**Work item**: Listed below are entries; give the number of lines among them that include "Столы", and only that number.

**Data extracts**:
------------------------------------------------------------------------
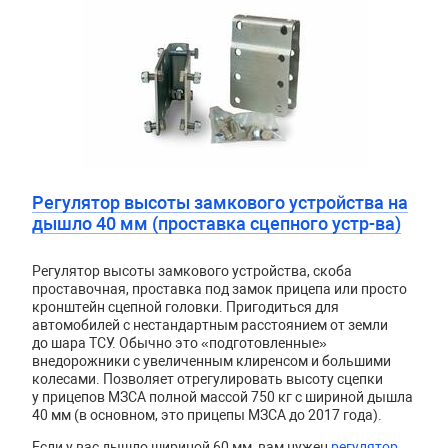
Регулятор высоты замкового устройства на
дышло 40 мм (проставка сцепного устр-ва)
Регулятор высоты замкового устройства, скоба
проставочная, проставка под замок прицепа или просто
кронштейн сцепной головки. Пригодиться для
автомобилей с нестандартным расстоянием от земли
до шара ТСУ. Обычно это «подготовленные»
внедорожники с увеличенным клиренсом и большими
колесами. Позволяет отрегулировать высоту сцепки
у прицепов МЗСА полной массой 750 кг с шириной дышла
40 мм (в основном, это прицепы МЗСА до 2017 года).
Если у вас дышло шириной 60 мм, вам нужен
регулятор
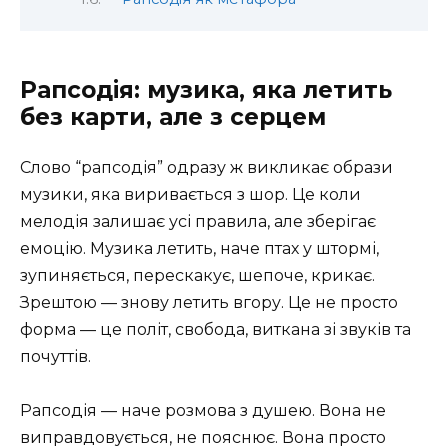
Рапсодія: музика, яка летить
без карти, але з серцем
Слово “рапсодія” одразу ж викликає образи
музики, яка виривається з шор. Це коли
мелодія залишає усі правила, але зберігає
емоцію. Музика летить, наче птах у штормі,
зупиняється, перескакує, шепоче, крикає.
Зрештою — знову летить вгору. Це не просто
форма — це політ, свобода, виткана зі звуків та
почуттів.
Рапсодія — наче розмова з душею. Вона не
виправдовується, не пояснює. Вона просто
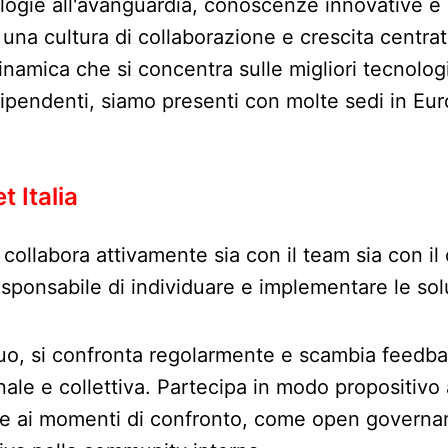
ologie all'avanguardia, conoscenze innovative e p
 una cultura di collaborazione e crescita centrata
amica che si concentra sulle migliori tecnologi
pendenti, siamo presenti con molte sedi in Europa
t Italia
a collabora attivamente sia con il team sia con i
sponsabile di individuare e implementare le solu
o, si confronta regolarmente e scambia feedback
nale e collettiva. Partecipa in modo propositivo
e ai momenti di confronto, come open governance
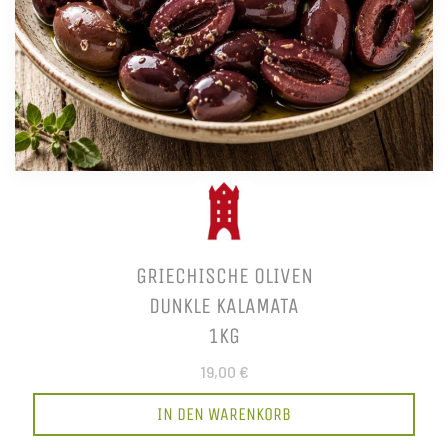
GRIECHISCHE OLIVEN
DUNKLE KALAMATA
1KG
19,00 €
IN DEN WARENKORB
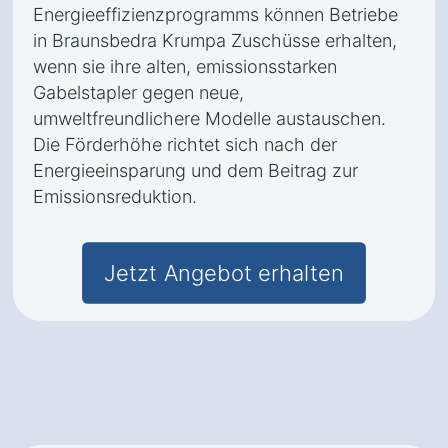
Energieeffizienzprogramms können Betriebe
in Braunsbedra Krumpa Zuschüsse erhalten,
wenn sie ihre alten, emissionsstarken
Gabelstapler gegen neue,
umweltfreundlichere Modelle austauschen.
Die Förderhöhe richtet sich nach der
Energieeinsparung und dem Beitrag zur
Emissionsreduktion.
Jetzt Angebot erhalten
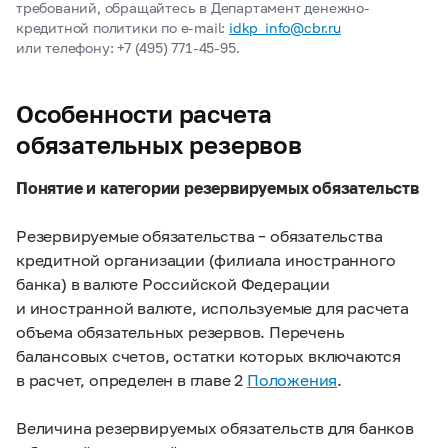
требований, обращайтесь в Департамент денежно-
кредитной политики по e-mail:
idkp_info@cbr.ru
или телефону:
+7 (495) 771-45-95.
Особенности расчета
обязательных резервов
Понятие и категории резервируемых обязательств
Резервируемые обязательства – обязательства
кредитной организации (филиала иностранного
банка) в валюте Российской Федерации
и иностранной валюте, используемые для расчета
объема обязательных резервов. Перечень
балансовых счетов, остатки которых включаются
в расчет, определен в главе 2
Положения
.
Величина резервируемых обязательств для банков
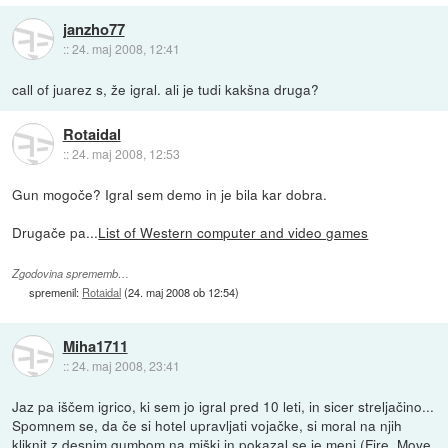
janzho77
::
24. maj 2008, 12:41
call of juarez s, že igral. ali je tudi kakšna druga?
Rotaidal
::
24. maj 2008, 12:53
Gun mogoče? Igral sem demo in je bila kar dobra.
Drugače pa...
List of Western computer and video games
Zgodovina sprememb…
spremenil:
Rotaidal
(
24. maj 2008 ob 12:54
)
Miha1711
::
24. maj 2008, 23:41
Jaz pa iščem igrico, ki sem jo igral pred 10 leti, in sicer streljačino...
Spomnem se, da če si hotel upravljati vojačke, si moral na njih
kliknit z desnim gumbom na miški in pokazal se je meni (Fire, Move,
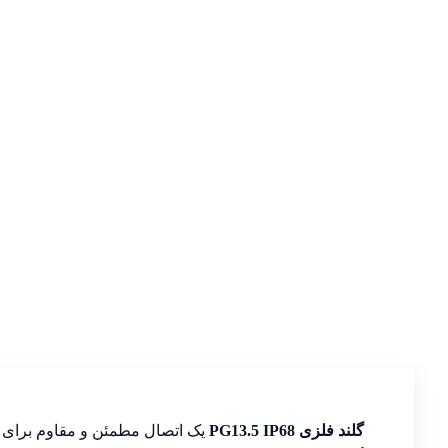
گلند فلزی PG13.5 IP68
یک اتصال مطمئن و مقاوم برای عبو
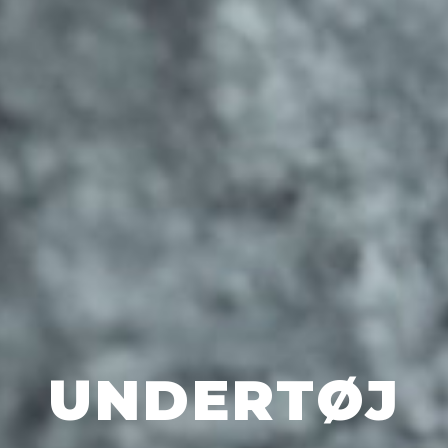
UNDERTØJ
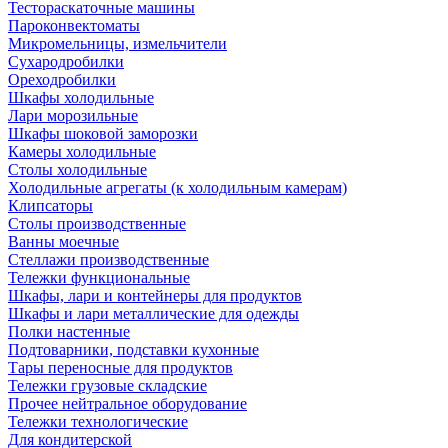
Тестораскаточные машины
Пароконвектоматы
Микромельницы, измельчители
Сухародробилки
Ореходробилки
Шкафы холодильные
Лари морозильные
Шкафы шоковой заморозки
Камеры холодильные
Столы холодильные
Холодильные агрегаты (к холодильным камерам)
Клипсаторы
Столы производственные
Ванны моечные
Стеллажи производственные
Тележки функциональные
Шкафы, лари и контейнеры для продуктов
Шкафы и лари металлические для одежды
Полки настенные
Подтоварники, подставки кухонные
Тары переносные для продуктов
Тележки грузовые складские
Прочее нейтральное оборудование
Тележки технологические
Для кондитерской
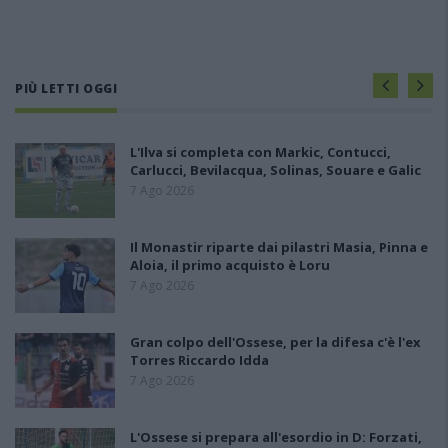
PIÙ LETTI OGGI
L'Ilva si completa con Markic, Contucci,
Carlucci, Bevilacqua, Solinas, Souare e Galic
7 Ago 2026
Il Monastir riparte dai pilastri Masia, Pinna e
Aloia, il primo acquisto è Loru
7 Ago 2026
Gran colpo dell'Ossese, per la difesa c'è l'ex
Torres Riccardo Idda
7 Ago 2026
L'Ossese si prepara all'esordio in D: Forzati,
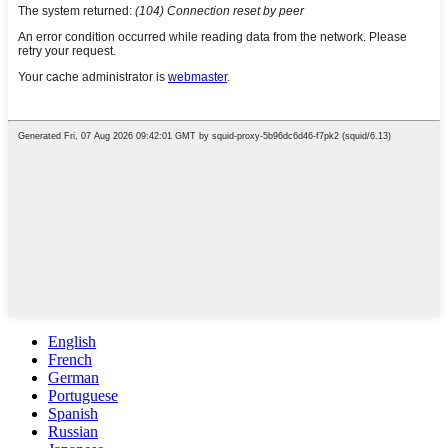
English
French
German
Portuguese
Spanish
Russian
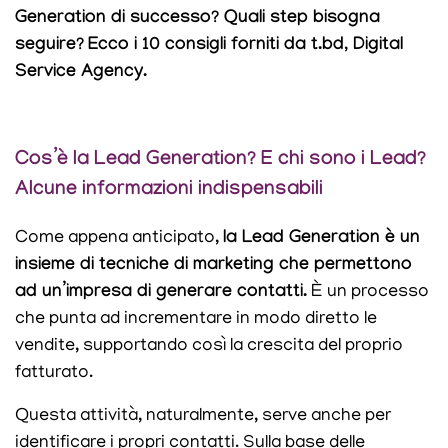
Generation di successo? Quali step bisogna
seguire?
Ecco i 10 consigli forniti da t.bd, Digital
Service Agency.
Cos’è la Lead Generation? E chi sono i Lead?
Alcune informazioni indispensabili
Come appena anticipato,
la Lead Generation è un
insieme di tecniche di marketing che permettono
ad un’impresa di generare contatti.
È un processo
che punta ad incrementare in modo diretto le
vendite, supportando così la crescita del proprio
fatturato.
Questa attività, naturalmente, serve anche per
identificare i propri contatti. Sulla base delle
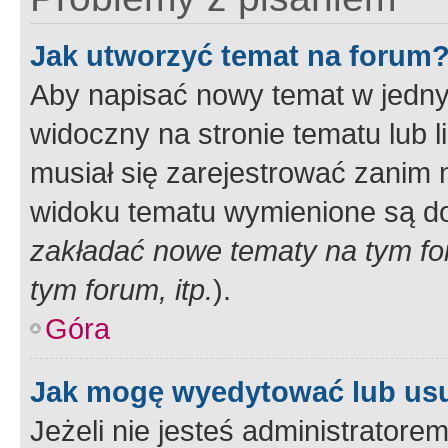
Jak utworzyć temat na forum
Aby napisać nowy temat w jednym
widoczny na stronie tematu lub 
musiał się zarejestrować zanim
widoku tematu wymienione są dos
zakładać nowe tematy na tym f
tym forum, itp.
).
Góra
Jak mogę wyedytować lub us
Jeżeli nie jesteś administrato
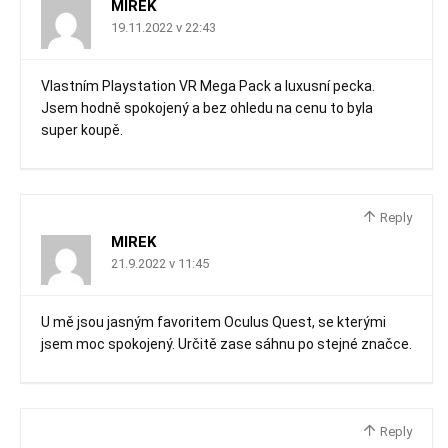
MIREK
19.11.2022 v 22:43
Vlastním Playstation VR Mega Pack a luxusní pecka.
Jsem hodně spokojený a bez ohledu na cenu to byla
super koupě.
Reply
MIREK
21.9.2022 v 11:45
U mě jsou jasným favoritem Oculus Quest, se kterými
jsem moc spokojený. Určitě zase sáhnu po stejné značce.
Reply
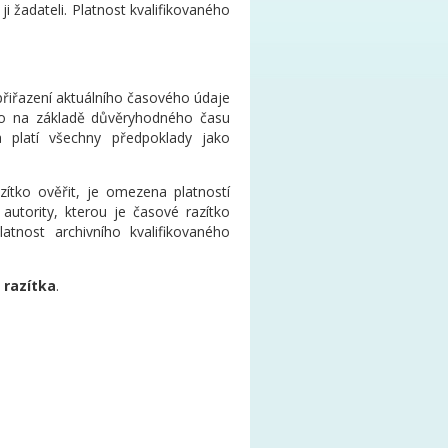
i žadateli. Platnost kvalifikovaného
přiřazení aktuálního časového údaje
to na základě důvěryhodného času
a platí všechny předpoklady jako
zítko ověřit, je omezena platností
 autority, kterou je časové razítko
latnost archivního kvalifikovaného
 razítka
.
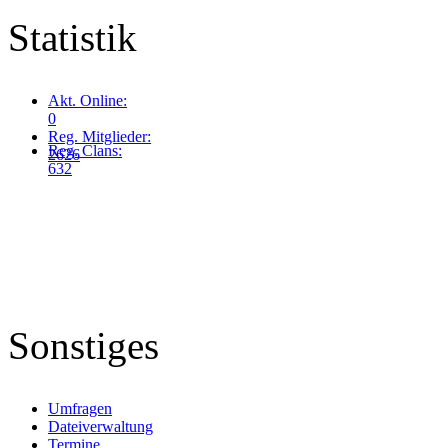
Statistik
Akt. Online:
0
Reg. Mitglieder:
Reg. Clans:
2626
632
Sonstiges
Umfragen
Dateiverwaltung
Termine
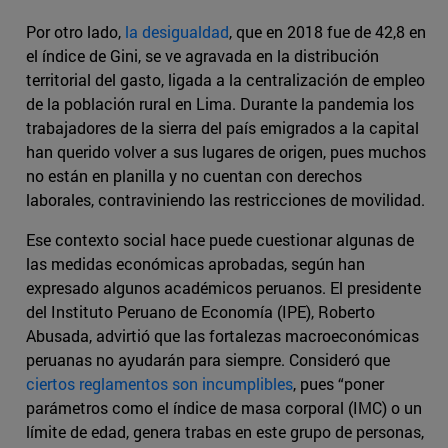
Por otro lado,
la desigualdad
, que en 2018 fue de 42,8 en
el índice de Gini, se ve agravada en la distribución
territorial del gasto, ligada a la centralización de empleo
de la población rural en Lima. Durante la pandemia los
trabajadores de la sierra del país emigrados a la capital
han querido volver a sus lugares de origen, pues muchos
no están en planilla y no cuentan con derechos
laborales, contraviniendo las restricciones de movilidad.
Ese contexto social hace puede cuestionar algunas de
las medidas económicas aprobadas, según han
expresado algunos académicos peruanos. El presidente
del Instituto Peruano de Economía (IPE), Roberto
Abusada, advirtió que las fortalezas macroeconómicas
peruanas no ayudarán para siempre. Consideró que
ciertos reglamentos son incumplibles
, pues “poner
parámetros como el índice de masa corporal (IMC) o un
límite de edad, genera trabas en este grupo de personas,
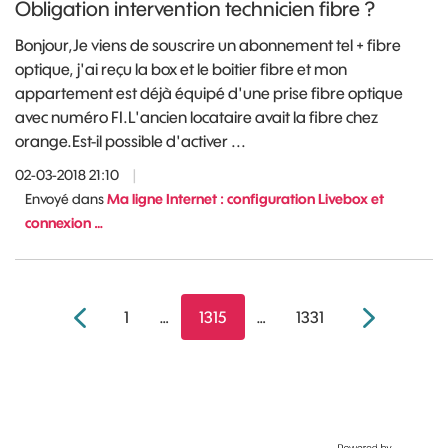
Obligation intervention technicien fibre ?
Bonjour,Je viens de souscrire un abonnement tel + fibre
optique, j'ai reçu la box et le boitier fibre et mon
appartement est déjà équipé d'une prise fibre optique
avec numéro FI.L'ancien locataire avait la fibre chez
orange.Est-il possible d'activer ...
02-03-2018 21:10
|
Envoyé dans
Ma ligne Internet : configuration Livebox et
connexion …
1
…
1315
…
1331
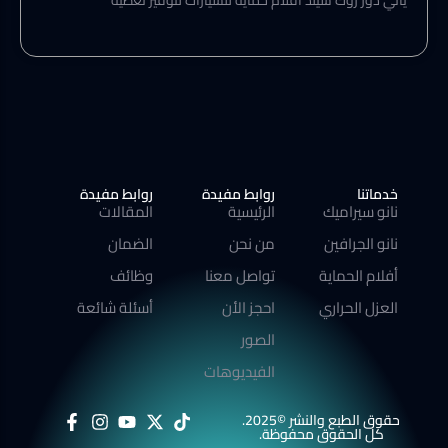
يأتي دور روك شيلد افلام حماية للسيارات لتوفير تغطية
خدماتنا
روابط مفيدة
روابط مفيدة
نانو سيراميك
الرئيسية
المقالات
نانو الجرافين
من نحن
الضمان
أفلام الحماية
تواصل معنا
وظائف
العزل الحراري
احجز الأن
أسئلة شائعة
الصور
الفيديوهات
حقوق الطبع والنشر ©2025.
كل الحقوق محفوظة.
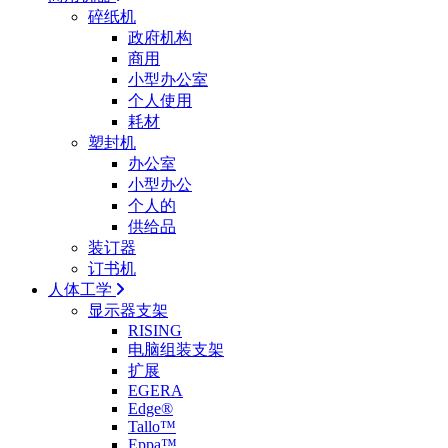
碎纸机
政府机构
商用
小型办公室
个人使用
耗材
塑封机
办公室
小型办公
个人的
供给品
装订器
订书机
人体工学
显示器支架
RISING
电脑组装支架
扩展
EGERA
Edge®
Tallo™
Eppa™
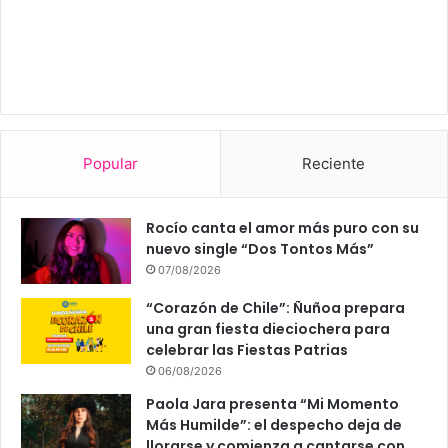
Popular
Reciente
Rocío canta el amor más puro con su
nuevo single “Dos Tontos Más”
07/08/2026
“Corazón de Chile”: Ñuñoa prepara
una gran fiesta dieciochera para
celebrar las Fiestas Patrias
06/08/2026
Paola Jara presenta “Mi Momento
Más Humilde”: el despecho deja de
llorarse y comienza a cantarse con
------------------------------------------------------------------------
**Solved problem**: 2